RECORDS SHOWN section start
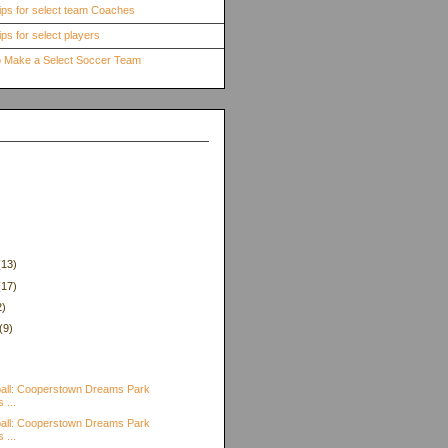
ips for select team Coaches
ps for select players
to Make a Select Soccer Team
(13)
(17)
2)
(9)
)
all: Cooperstown Dreams Park
 ...
all: Cooperstown Dreams Park
 ...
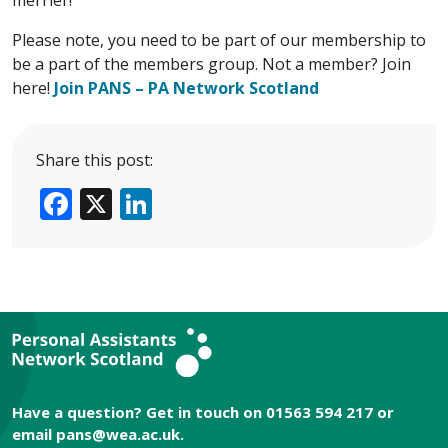
Please note, you need to be part of our membership to
be a part of the members group. Not a member? Join
here!
Join PANS – PA Network Scotland
Share this post:
Facebook
X
LinkedIn
Have a question? Get in touch on 01563 594 217 or
email
pans@wea.ac.uk
.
RECORDS SHOWN section end
WORK INSTRUCTION: Extract, exactly, the lines above that begin at the line containing "Join PANS – PA Network Scotland" and end at the final line of the records; add no other text.

ANSWER SPACE:
Join PANS – PA Network Scotland
Share this post:
Facebook
X
LinkedIn
Have a question? Get in touch on 01563 594 217 or
email
pans@wea.ac.uk
.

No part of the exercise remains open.